Dataset records below:

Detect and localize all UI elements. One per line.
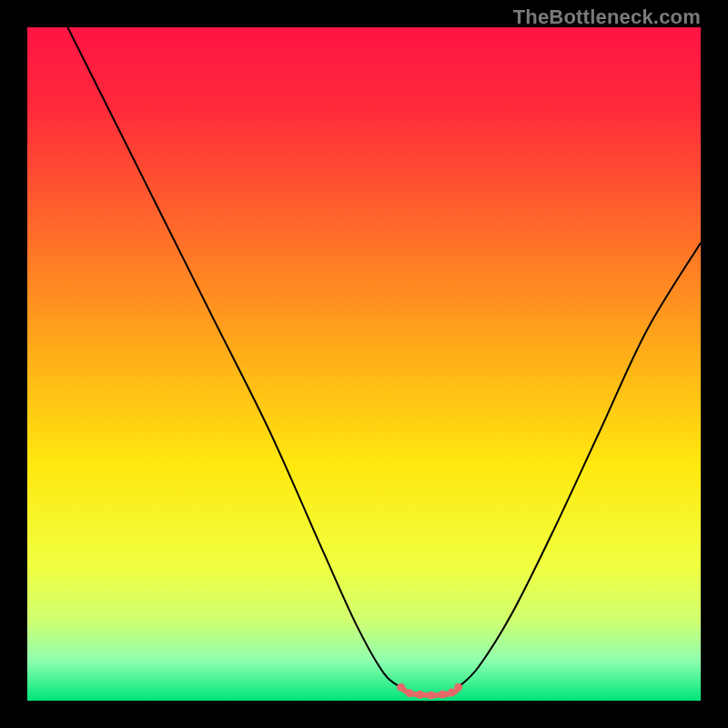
chart-frame: TheBottleneck.com — [0, 0, 728, 728]
marker-dot — [406, 689, 414, 697]
bottom-markers — [397, 683, 462, 700]
marker-dot — [428, 692, 436, 700]
marker-dot — [439, 690, 447, 698]
plot-area — [27, 27, 701, 701]
marker-dot — [416, 691, 424, 699]
watermark-text: TheBottleneck.com — [513, 5, 701, 29]
right-curve — [459, 243, 701, 687]
left-curve — [67, 27, 400, 687]
marker-dot — [448, 689, 456, 697]
chart-curve-layer — [27, 27, 701, 701]
marker-dot — [454, 683, 462, 692]
marker-dot — [397, 683, 405, 692]
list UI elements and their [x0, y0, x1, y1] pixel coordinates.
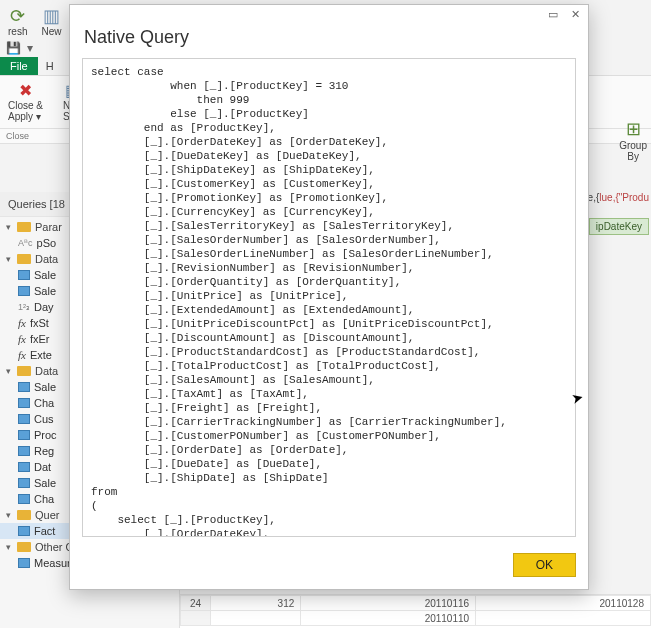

End of Dataset records.

> [Instructions for the task] This exercise calls for a verbatim output of the entries, pictures omitted.

> [Task response]
Detect and localize all UI elements. One per line.
chart-frame: TheBottleneck.com — [0, 0, 728, 728]
marker-dot — [406, 689, 414, 697]
bottom-markers — [397, 683, 462, 700]
marker-dot — [428, 692, 436, 700]
marker-dot — [439, 690, 447, 698]
plot-area — [27, 27, 701, 701]
marker-dot — [416, 691, 424, 699]
watermark-text: TheBottleneck.com — [513, 5, 701, 29]
right-curve — [459, 243, 701, 687]
left-curve — [67, 27, 400, 687]
marker-dot — [448, 689, 456, 697]
chart-curve-layer — [27, 27, 701, 701]
marker-dot — [454, 683, 462, 692]
marker-dot — [397, 683, 405, 692]
list UI elements and their [x0, y0, x1, y1] pixel coordinates.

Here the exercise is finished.